= Required action =
Exact transcription, pictures omitted: reproduce the listing below.
(Material shown)
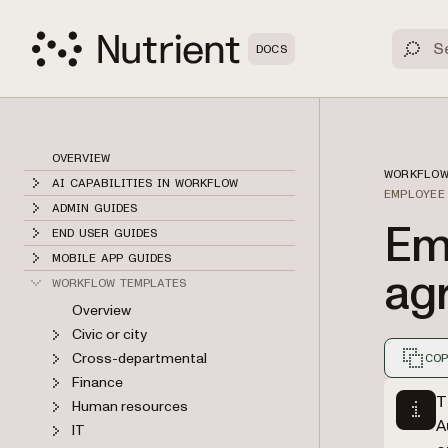
DOCS
OVERVIEW
WORKFLOW
AI CAPABILITIES IN WORKFLOW
EMPLOYEE
ADMIN GUIDES
Em
END USER GUIDES
MOBILE APP GUIDES
ag
WORKFLOW TEMPLATES
Overview
Civic or city
Cross-departmental
COP
Finance
Markdown
T
Human resources
A
IT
(End Material shown)
= Problem solution =
DOCS
OVERVIEW
WORKFLOW
AI CAPABILITIES IN WORKFLOW
EMPLOYEE
ADMIN GUIDES
Em
END USER GUIDES
MOBILE APP GUIDES
ag
WORKFLOW TEMPLATES
Overview
Civic or city
Cross-departmental
COP
Finance
Markdown
T
Human resources
A
IT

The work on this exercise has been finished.